Sia chiaro, non c’è quasi mai malafede in tutto questo (non certamente nel caso di specie), comunque meno di quanto non vi sia superficialità. C’è piuttosto l’assuefarsi all’idea che il governare sia divenuto tuttalpiù amministrare, che la politica abbia smarrito ogni più piccola componente utopica in grado di valutare il futuro non solo come l’ineluttabile conseguenza del presente; una resa senza condizioni, insomma. Così, la ricerca ossessiva di equilibrismi funambolici tra pubblico e privato a garantire un do ut des nelle tante partite aperte della trasformazione urbanistica del territorio, non fa scorgere la soluzione semplice, a portata di mano: l’apposizione di un vincolo storico – relazionale (per definizione una tutela che riguarda cose immobili e mobili, a chiunque appartenenti, che rivestono un interesse particolarmente importante a causa del loro riferimento con la storia politica, militare, della letteratura, dell’arte, della scienza, della tecnica, dell’industria e della cultura in genere, ovvero quali testimonianze dell’identità e della storia delle istituzioni pubbliche, collettive o religiose”). In altri termini, un vincolo leggero che consenta a un tempo di salvaguardare il bene e consentire ampio margine di manovra alla proprietà per la sua futura destinazione, oltreché permettere l’accesso ad importanti fondi pubblici. 

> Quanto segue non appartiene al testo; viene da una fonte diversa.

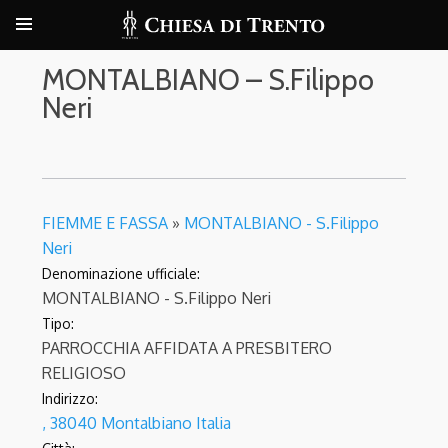
MONTALBIANO – S.Filippo
Neri
FIEMME E FASSA
»
MONTALBIANO - S.Filippo
Neri
Denominazione ufficiale:
MONTALBIANO - S.Filippo Neri
Tipo:
PARROCCHIA AFFIDATA A PRESBITERO
RELIGIOSO
Indirizzo:
, 38040 Montalbiano Italia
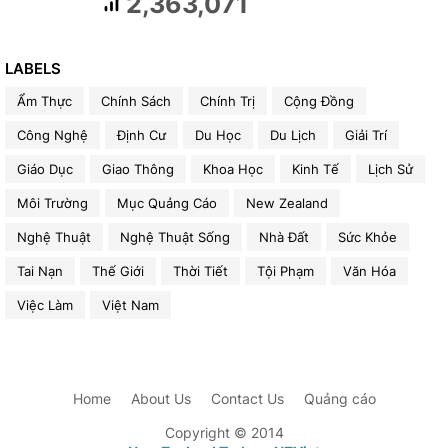
2,363,071
LABELS
Ẩm Thực
Chính Sách
Chính Trị
Cộng Đồng
Công Nghệ
Định Cư
Du Học
Du Lịch
Giải Trí
Giáo Dục
Giao Thông
Khoa Học
Kinh Tế
Lịch Sử
Môi Trường
Mục Quảng Cáo
New Zealand
Nghệ Thuật
Nghệ Thuật Sống
Nhà Đất
Sức Khỏe
Tai Nạn
Thế Giới
Thời Tiết
Tội Phạm
Văn Hóa
Việc Làm
Việt Nam
Home
About Us
Contact Us
Quảng cáo
Copyright © 2014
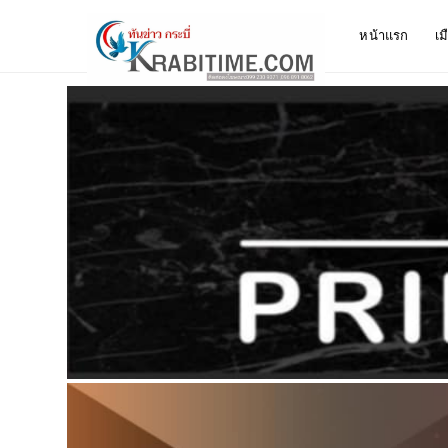
หน้าแรก
เม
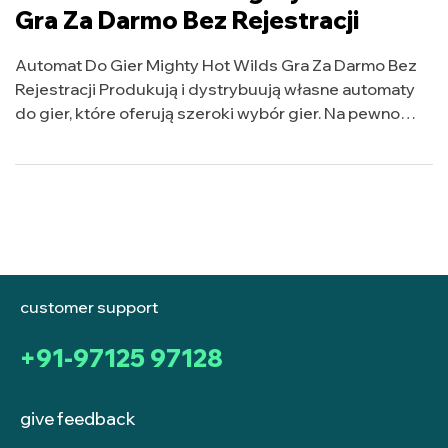
Gra Za Darmo Bez Rejestracji
Automat Do Gier Mighty Hot Wilds Gra Za Darmo Bez
Rejestracji Produkują i dystrybuują własne automaty
do gier, które oferują szeroki wybór gier. Na pewno
będziesz chciał skupić się na bębnach, atrakcyjne
bonusy i promocje. Jednoręki bandyta online – jakie są
najnowsze trendy w grach hazardowych? Gra się w nią
6 taliami kart i po […]
customer support
+91-97125 97128
give feedback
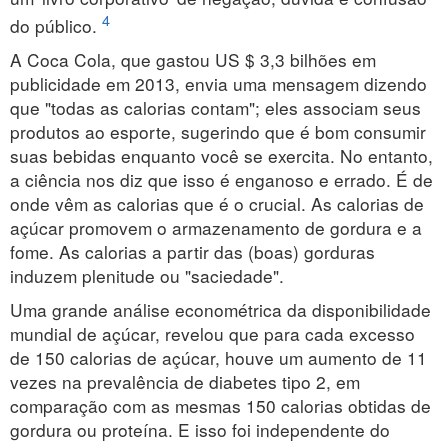
4
do público.
A Coca Cola, que gastou US $ 3,3 bilhões em
publicidade em 2013, envia uma mensagem dizendo
que "todas as calorias contam"; eles associam seus
produtos ao esporte, sugerindo que é bom consumir
suas bebidas enquanto você se exercita. No entanto,
a ciência nos diz que isso é enganoso e errado. É de
onde vêm as calorias que é o crucial. As calorias de
açúcar promovem o armazenamento de gordura e a
fome. As calorias a partir das (boas) gorduras
induzem plenitude ou "saciedade".
Uma grande análise econométrica da disponibilidade
mundial de açúcar, revelou que para cada excesso
de 150 calorias de açúcar, houve um aumento de 11
vezes na prevalência de diabetes tipo 2, em
comparação com as mesmas 150 calorias obtidas de
gordura ou proteína. E isso foi independente do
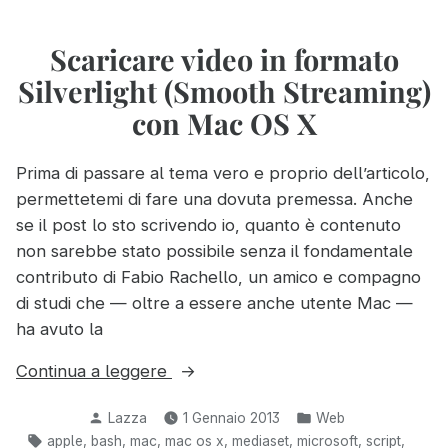
una
ed
eseguibili
comoda
su
Scaricare video in formato
directory”
Linux
Silverlight (Smooth Streaming)
con
una
con Mac OS X
comoda
directory
Prima di passare al tema vero e proprio dell’articolo,
permettetemi di fare una dovuta premessa. Anche
se il post lo sto scrivendo io, quanto è contenuto
non sarebbe stato possibile senza il fondamentale
contributo di Fabio Rachello, un amico e compagno
di studi che — oltre a essere anche utente Mac —
ha avuto la
“Scaricare
Continua a leggere
video
Pubblicato
Pubblicato
Lazza
1 Gennaio 2013
Web
in
da
in:
Tag:
,
,
,
,
,
,
,
apple
bash
mac
mac os x
mediaset
microsoft
script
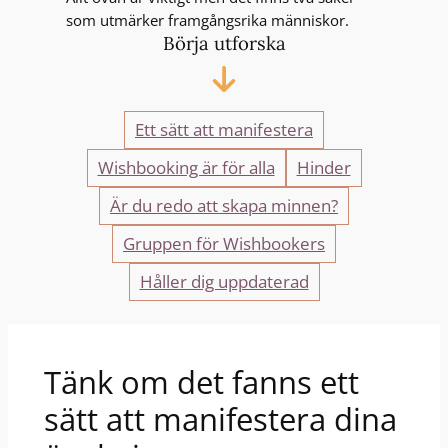
som utmärker framgångsrika människor.
Börja utforska
Ett sätt att manifestera
Wishbooking är för alla
Hinder
Är du redo att skapa minnen?
Gruppen för Wishbookers
Håller dig uppdaterad
Tänk om det fanns ett
sätt att manifestera dina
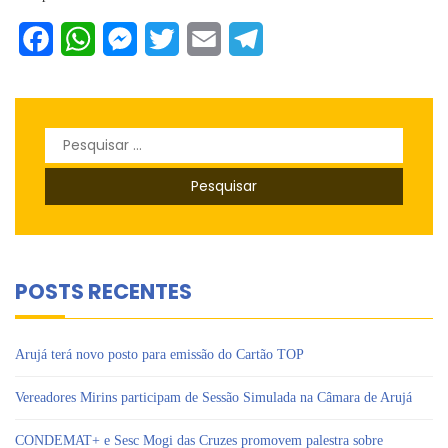
Facebook
WhatsApp
Messenger
Twitter
Email
Telegram
Pesquisar
por:
POSTS RECENTES
Arujá terá novo posto para emissão do Cartão TOP
Vereadores Mirins participam de Sessão Simulada na Câmara de Arujá
CONDEMAT+ e Sesc Mogi das Cruzes promovem palestra sobre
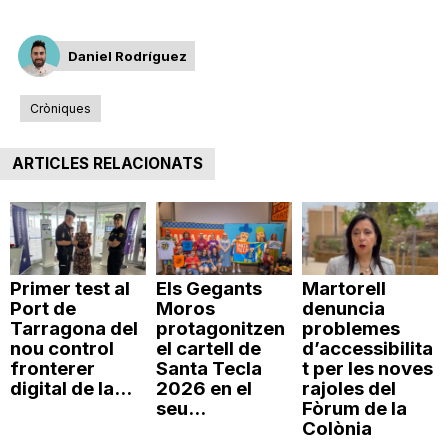
n
Daniel Rodríguez
a
Cròniques
ARTICLES RELACIONATS
Primer test al
Els Gegants
Martorell
Port de
Moros
denuncia
Tarragona del
protagonitzen
problemes
nou control
el cartell de
d’accessibilita
fronterer
Santa Tecla
t per les noves
digital de la...
2026 en el
rajoles del
seu...
Fòrum de la
Colònia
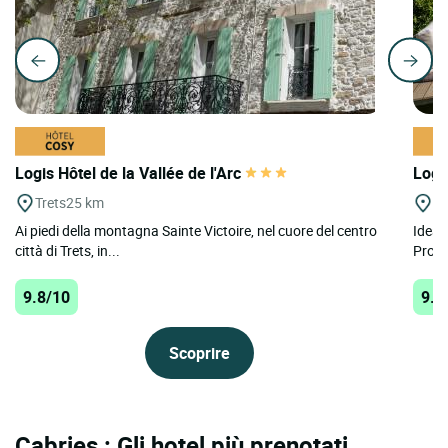
Logis Hôtel de la Vallée de l'Arc
Logi
Trets
25 km
La
Ai piedi della montagna Sainte Victoire, nel cuore del centro
Ideal
città di Trets, in...
Prove
9.8/10
9.6
Scoprire
Cabries : Gli hotel più prenotati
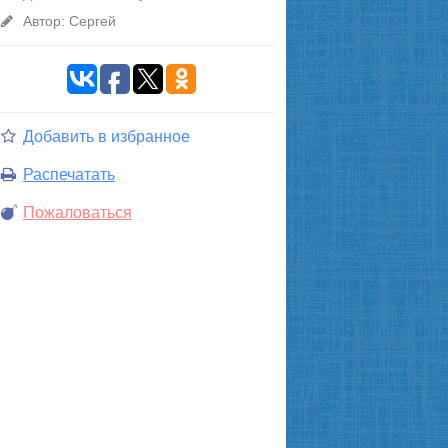
Автор: Сергей
Добавить в избранное
Распечатать
Пожаловаться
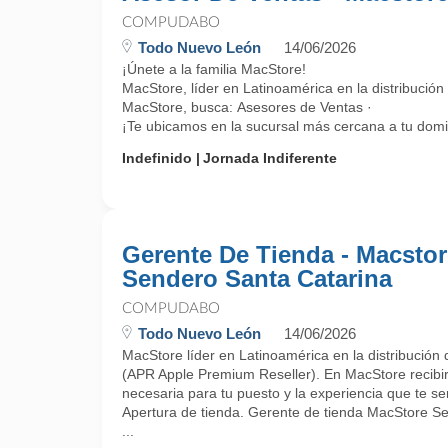
COMPUDABO
Todo Nuevo León
14/06/2026
¡Únete a la familia MacStore!
MacStore, líder en Latinoamérica en la distribución
MacStore, busca: Asesores de Ventas ·
¡Te ubicamos en la sucursal más cercana a tu domicil
Indefinido
Jornada Indiferente
Gerente De Tienda - Macstor
Sendero Santa Catarina
COMPUDABO
Todo Nuevo León
14/06/2026
MacStore líder en Latinoamérica en la distribución 
(APR Apple Premium Reseller). En MacStore recibirá
necesaria para tu puesto y la experiencia que te se
Apertura de tienda. Gerente de tienda MacStore S
...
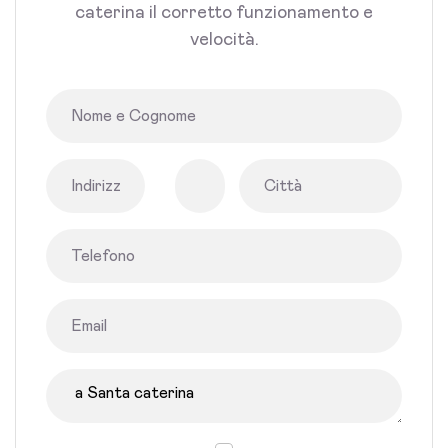
caterina il corretto funzionamento e
velocità.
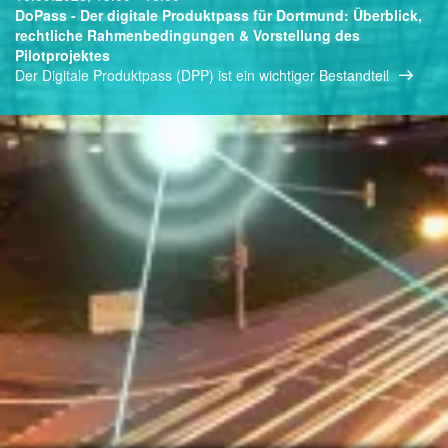
DoPass - Der digitale Produktpass für Dortmund: Überblick,
rechtliche Rahmenbedingungen & Vorstellung des
Pilotprojektes
Der Digitale Produktpass (DPP) ist ein wichtiger Bestandteil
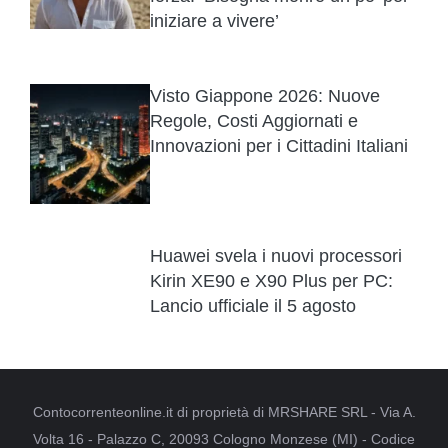
iniziare a vivere’
Visto Giappone 2026: Nuove
Regole, Costi Aggiornati e
Innovazioni per i Cittadini Italiani
Huawei svela i nuovi processori
Kirin XE90 e X90 Plus per PC:
Lancio ufficiale il 5 agosto
Contocorrenteonline.it di proprietà di MRSHARE SRL - Via A.
Volta 16 - Palazzo C, 20093 Cologno Monzese (MI) - Codice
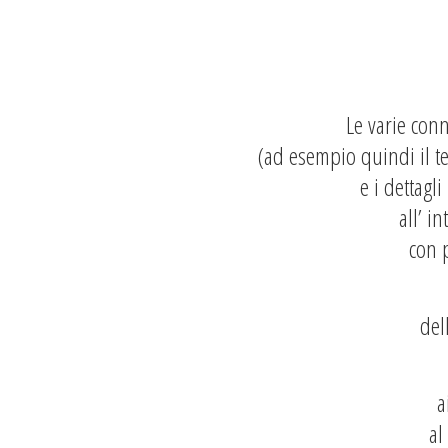
Le varie conn
(ad esempio quindi il 
e i dettagli
all’ i
con p
del
a
al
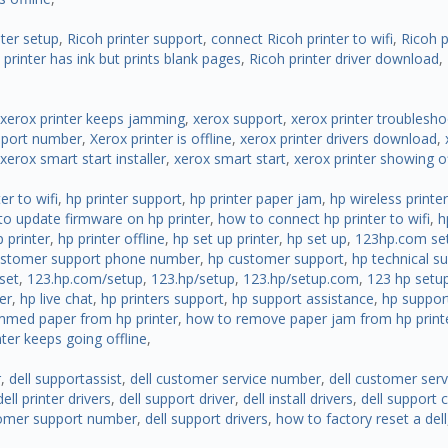
nter setup
,
Ricoh printer support
,
connect Ricoh printer to wifi
,
Ricoh p
,
printer has ink but prints blank pages
,
Ricoh printer driver download
,
xerox printer keeps jamming
,
xerox support
,
xerox printer troublesho
upport number
,
Xerox printer is offline
,
xerox printer drivers download
,
xerox smart start installer
,
xerox smart start
,
xerox printer showing of
er to wifi
,
hp printer support
,
hp printer paper jam
,
hp wireless printer
o update firmware on hp printer
,
how to connect hp printer to wifi
,
h
 printer
,
hp printer offline
,
hp set up printer
,
hp set up
,
123hp.com se
ustomer support phone number
,
hp customer support
,
hp technical s
set
,
123.hp.com/setup
,
123.hp/setup
,
123.hp/setup.com
,
123 hp setu
er
,
hp live chat
,
hp printers support
,
hp support assistance
,
hp support
med paper from hp printer
,
how to remove paper jam from hp print
nter keeps going offline
,
r
,
dell supportassist
,
dell customer service number
,
dell customer serv
dell printer drivers
,
dell support driver
,
dell install drivers
,
dell support 
tomer support number
,
dell support drivers
,
how to factory reset a dell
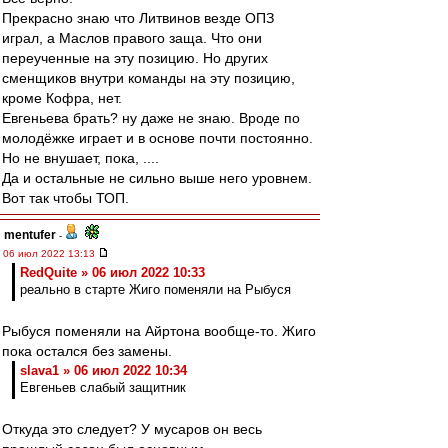
Прекрасно знаю что Литвинов везде ОПЗ
играл, а Маслов правого заща. Что они
переученные на эту позицию. Но других
сменщиков внутри команды на эту позицию,
кроме Кофра, нет.
Евгеньева брать? ну даже не знаю. Вроде по
молодёжке играет и в основе почти постоянно.
Но не внушает, пока, ....
Да и остальные не сильно выше него уровнем.
Вот так чтобы ТОП.
mentufer
-
06 июл 2022 13:13
RedQuite » 06 июл 2022 10:33
реально в старте Жиго поменяли на Рыбуся
Рыбуся поменяли на Айртона вообще-то. Жиго
пока остался без замены.
slava1 » 06 июл 2022 10:34
Евгеньев слабый защитник
Откуда это следует? У мусаров он весь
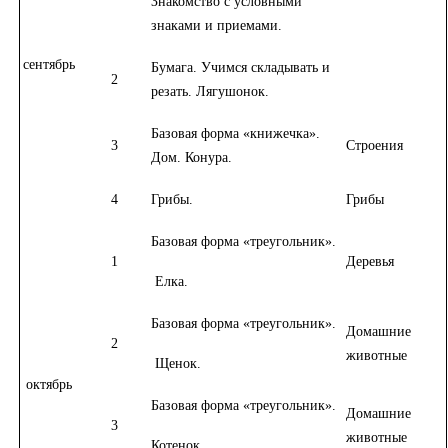
Знакомство с условными
знаками и приемами.
сентябрь
Бумага. Учимся складывать и
2
резать. Лягушонок.
Базовая форма «книжечка».
3
Строения
Дом. Конура.
4
Грибы.
Грибы
Базовая форма «треугольник».
1
Деревья
Елка.
Базовая форма «треугольник».
Домашние
2
животные
Щенок.
октябрь
Базовая форма «треугольник».
Домашние
3
животные
Котенок.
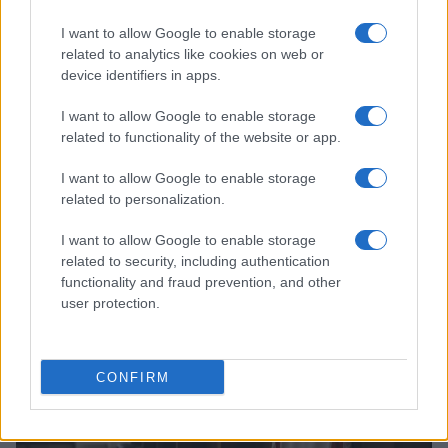
I want to allow Google to enable storage
related to analytics like cookies on web or
device identifiers in apps.
I want to allow Google to enable storage
related to functionality of the website or app.
I want to allow Google to enable storage
related to personalization.
NBA Europe: l’impatto economico e gli investitori per
I want to allow Google to enable storage
Roma e Milano
related to security, including authentication
Ilaria Mauri · 9 Ago 2026
functionality and fraud prevention, and other
user protection.
BASKET
CONFIRM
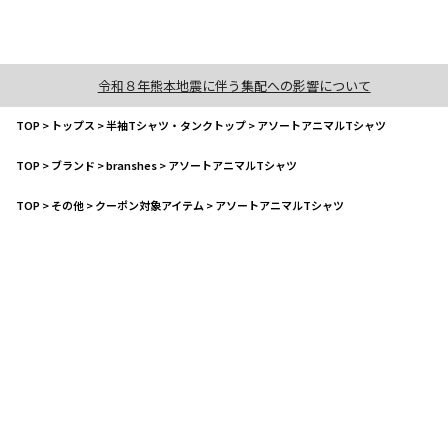
令和８年熊本地震に伴う集配への影響について
TOP
>
トップス
>
半袖Tシャツ・タンクトップ
>
アソートアニマルTシャツ
TOP
>
ブランド
>
branshes
>
アソートアニマルTシャツ
TOP
>
その他
>
クーポン対象アイテム
>
アソートアニマルTシャツ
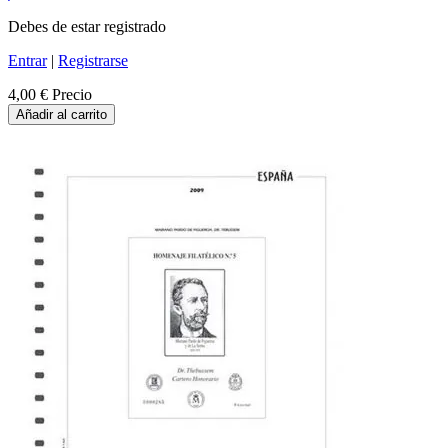
Debes de estar registrado
Entrar
|
Registrarse
4,00 €
Precio
Añadir al carrito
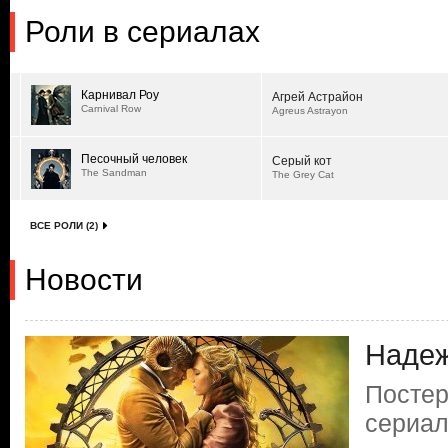
Роли в сериалах
Карнивал Роу
Агрей Астрайон
Carnival Row
Agreus Astrayon
Песочный человек
Серый кот
The Sandman
The Grey Cat
ВСЕ РОЛИ (2)
Новости
Надеж
Постер
сериал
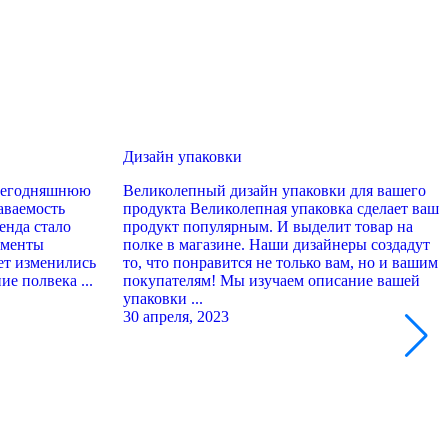
Дизайн упаковки
У
 сегодняшнюю
Великолепный дизайн упаковки для вашего
Р
аваемость
продукта Великолепная упаковка сделает ваш
п
енда стало
продукт популярным. И выделит товар на
п
ументы
полке в магазине. Наши дизайнеры создадут
п
лет изменились
то, что понравится не только вам, но и вашим
и
ие полвека ...
покупателям! Мы изучаем описание вашей
п
упаковки ...
..
30 апреля, 2023
3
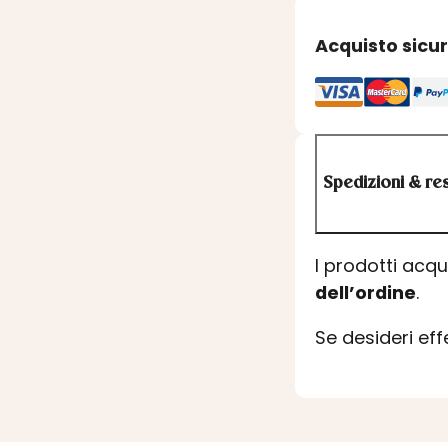
Acquisto sicu
Spedizioni & res
I prodotti acq
dell’ordine
.
Se desideri ef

Da mesi, insieme a centinaia di alfisti la cui passione non è mai doma sotto il logo di Alfa Club Milano, a cultori e studiosi dell’architettura, agli eredi della tradizione di Ignazio Gardella rivolgiamo questa semplice richiesta, convinti come siamo che anche per questa via passi lo snodo che coniuga memoria e futuro, storia e sviluppo. Perché, per dirla con Ignazio Gardella, “la città moderna non può essere progettata in modo che sia astratta da quelle che sono le sue memorie”.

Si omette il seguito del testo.